While the winds and weather systems have conspired to keep the bulk of migrating birds west of New York City we have seen many of local breeders show up as expected. And, of course, we always have our resident birds as well as the long-staying winter visitors, so it is not as if there is no birding to be done. Nonetheless, I could really go for a double-digit wood-warbler day already, and I am pretty disgusted that I have not yet had one this year.
Rather than let this cloud of lousiness that has lingered over my spring birding get me down I thought I would offer up the following images of spring to the powers that be and to you, dear reader, with the hope that someone, somewhere, will be reminded that it is indeed spring and LET ME SEE SOME FRICKING WOOD-WARBLERS ALREADY!
Brant stay in New York until May because they like daffodils.
The Warbling Vireo is the bird that nobody misses.
I have sunk so low that I have been reduced to taking pictures of frogs like this Spring Peeper.
This picture of flowers in Central Park was taken a month ago. Where are the birds?
You know that when I am taking pictures of an American Robin in May that migration is really, really, lousy.
Yellow Warbler! Spring birdified. More, please.
If this doesn’t work I swear I am going to give up birding and take up trainspotting.
Places that were brimming with migrants last year have been pretty dead this year. I’ve spent my outdoor time taking photos of plants instead.
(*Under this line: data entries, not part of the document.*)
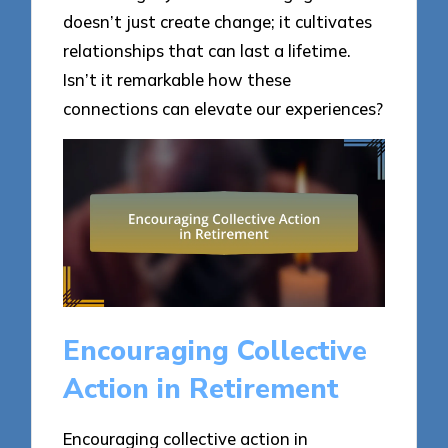
doesn’t just create change; it cultivates
relationships that can last a lifetime.
Isn’t it remarkable how these
connections can elevate our experiences?
Encouraging Collective
Action in Retirement
Encouraging collective action in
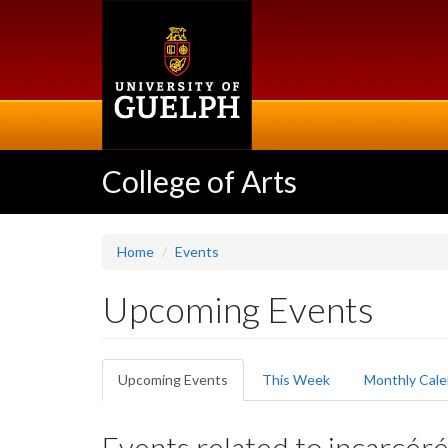
Skip
to
main
content
College of Arts
Home
Events
Upcoming Events
Primary
Upcoming Events
(active
This Week
Monthly Cale
tabs
tab)
Events related to incarcér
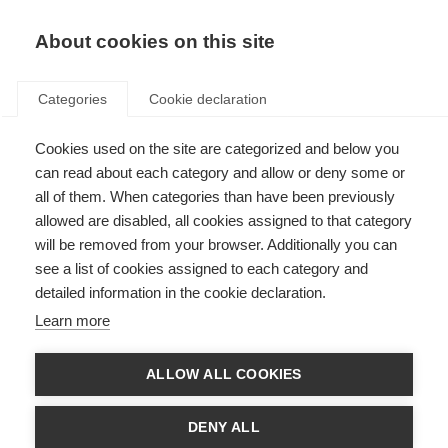
About cookies on this site
Categories
Cookie declaration
Cookies used on the site are categorized and below you
can read about each category and allow or deny some or
all of them. When categories than have been previously
allowed are disabled, all cookies assigned to that category
will be removed from your browser. Additionally you can
see a list of cookies assigned to each category and
detailed information in the cookie declaration.
Learn more
ALLOW ALL COOKIES
DENY ALL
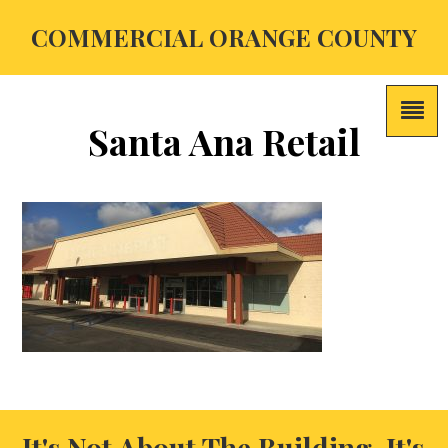
COMMERCIAL ORANGE COUNTY
Santa Ana Retail
It's Not About The Building, It's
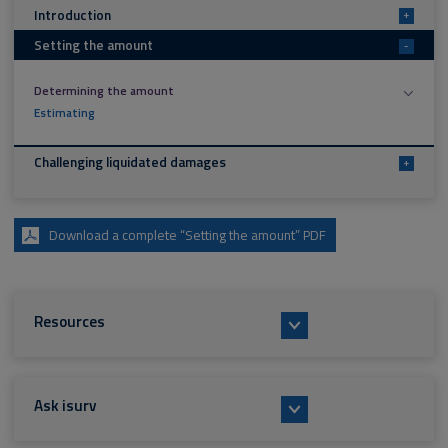
Introduction
+
Setting the amount
-
Determining the amount
Estimating
Challenging liquidated damages
+
Download a complete “Setting the amount” PDF
Resources
Ask isurv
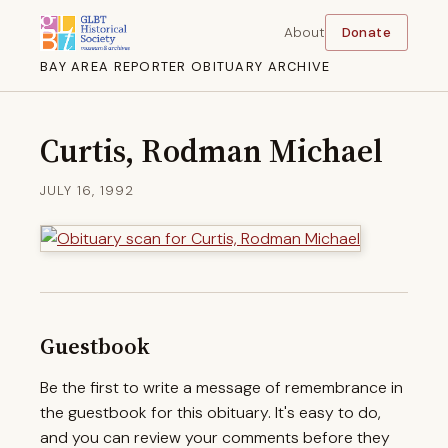
About
Donate
BAY AREA REPORTER OBITUARY ARCHIVE
Curtis, Rodman Michael
JULY 16, 1992
Guestbook
Be the first to write a message of remembrance in
the guestbook for this obituary. It's easy to do,
and you can review your comments before they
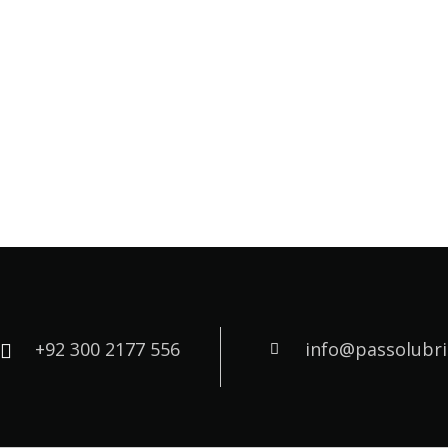
+92 300 2177 556
info@passolubr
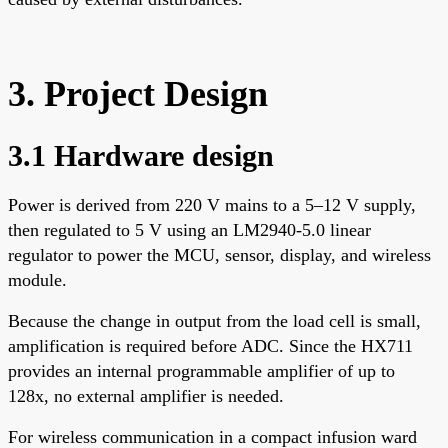
3. Project Design
3.1 Hardware design
Power is derived from 220 V mains to a 5–12 V supply,
then regulated to 5 V using an LM2940-5.0 linear
regulator to power the MCU, sensor, display, and wireless
module.
Because the change in output from the load cell is small,
amplification is required before ADC. Since the HX711
provides an internal programmable amplifier of up to
128x, no external amplifier is needed.
For wireless communication in a compact infusion ward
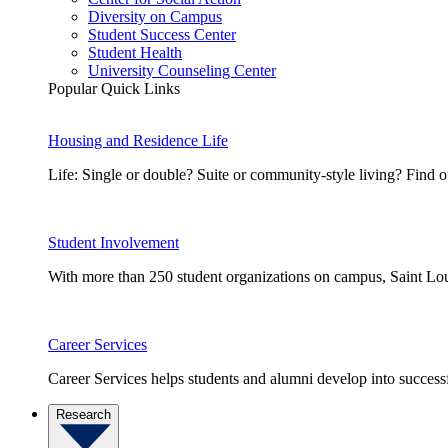
Diversity on Campus
Student Success Center
Student Health
University Counseling Center
Popular Quick Links
Housing and Residence Life
Life: Single or double? Suite or community-style living? Fin
Student Involvement
With more than 250 student organizations on campus, Saint Loui
Career Services
Career Services helps students and alumni develop into successf
Research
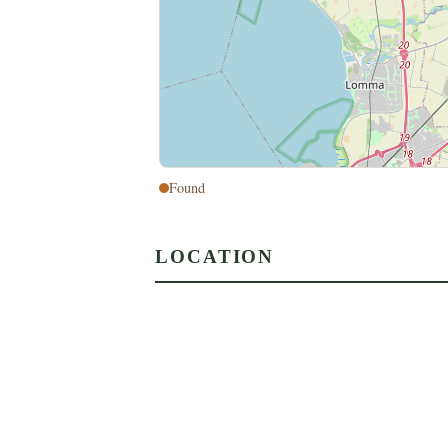
Found
LOCATION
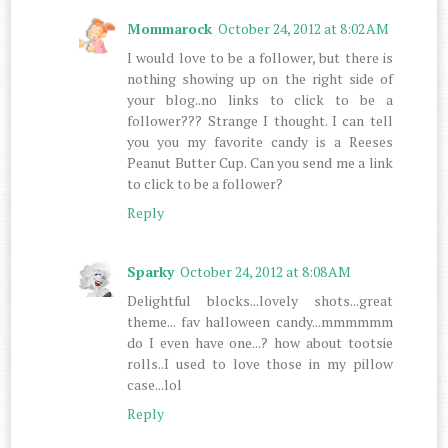
Mommarock
October 24, 2012 at 8:02 AM
I would love to be a follower, but there is
nothing showing up on the right side of
your blog..no links to click to be a
follower??? Strange I thought. I can tell
you you my favorite candy is a Reeses
Peanut Butter Cup. Can you send me a link
to click to be a follower?
Reply
Sparky
October 24, 2012 at 8:08 AM
Delightful blocks...lovely shots...great
theme... fav halloween candy...mmmmmm
do I even have one...? how about tootsie
rolls..I used to love those in my pillow
case...lol
Reply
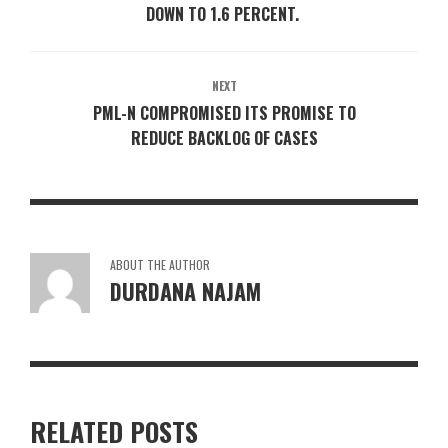
DOWN TO 1.6 PERCENT.
NEXT
PML-N COMPROMISED ITS PROMISE TO
REDUCE BACKLOG OF CASES
ABOUT THE AUTHOR
DURDANA NAJAM
RELATED POSTS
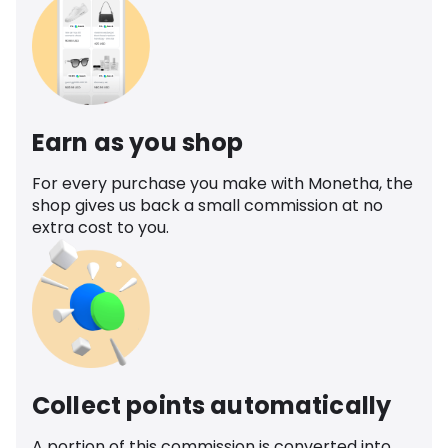
Earn as you shop
For every purchase you make with Monetha, the
shop gives us back a small commission at no
extra cost to you.
Collect points automatically
A portion of this commission is converted into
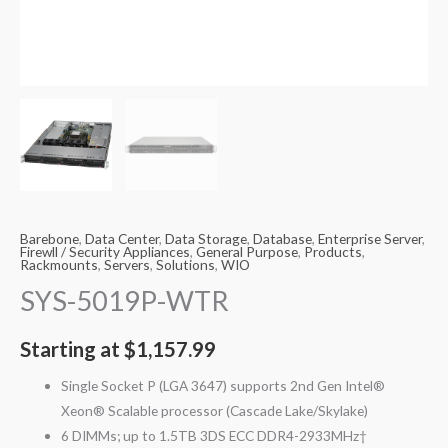
Barebone
,
Data Center
,
Data Storage
,
Database
,
Enterprise Server
,
Firewll / Security Appliances
,
General Purpose
,
Products
,
Rackmounts
,
Servers
,
Solutions
,
WIO
SYS-5019P-WTR
Starting at
$
1,157.99
Single Socket P (LGA 3647) supports 2nd Gen Intel®
Xeon® Scalable processor (Cascade Lake/Skylake)
6 DIMMs; up to 1.5TB 3DS ECC DDR4-2933MHz†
It’s quiet up here around Albany, too. And whatever unusual migrants do show up are gone the next day. *sigh*
Hey guys….I wonder where else this ‘silent spring’ thing is happening.
Our summer visitors here in the UK are certainly in short supply and two species I will mention which have notably not been arriving – or at best arriving late – are the Chiffchaff and Swift, as for the the latter people are asking around ‘have you seen one ‘cos I ain’t. I reckon all four hirundines to visit us in the summer months – Swallow, Swift, Sand Martin, House Martin – are at best here in small number so far this year.
Good to find your website….I’ll be back.
I miss the Warbling Vireo.
@John and Naomi: Let’s hope the east winds go away soon!
@Pete: Here in the northeastern US our bad migration is largely attributable to uncooperative winds keeping everything to our west.
@Jochen: You are a sick, sick man.
Or maybe I am a German, German man with no Warbling Vireos since 2007?
May a Golden-cheeked Warbler cross your birding paths in Queens tomorrow! I mean it (cos I am 100 ahead of you 😉 )!!
@ Corey: It’s not only the Northeast that’s been slow. Here in the Midwest, we’ve had a very cold spring (some parts got snow last week!), and it’s only now that the trees are really leafing out and insects are starting to appear for hungry migrants. I was at Chicago’s Magic Hedge today and the warbler tally seemed limited to Yellow-rumped, Yellowthroat, and Yellow. We feel your pain.
When I visited Michigan in May 2005, I had snow at the beginning of May and there were only Yellow-rumps and Yellows around. I met a local birder at Ann Arbor’s Dolph park while it was snowing, and she said that the song of the Yellow Warbler should be changed to “Sleet, sleet, sleet, all this way for sleeeeet”
However, by the end of the month I had encountered all eastern warblers with the exception of Yellow-throated and (no surprise there) Swainson’s.
So hang in there, hope is the thing with feathers!!
I am beginning to think that migration is just a myth put about by bird bloggers to increase traffic.
@Jochen: That is a great description of their song.
Migration seems to be slow here in MA as well. Granted i have not gotten to many of the “major” warbler hotspots near Biston yet, but i have been doing quite a bit of birding and have only seen Yellow, Pine, Palm and Yellow-rumped Warblers so far. I believe Orioles have been sighted in the state this spring, but i haven’t seen one yet.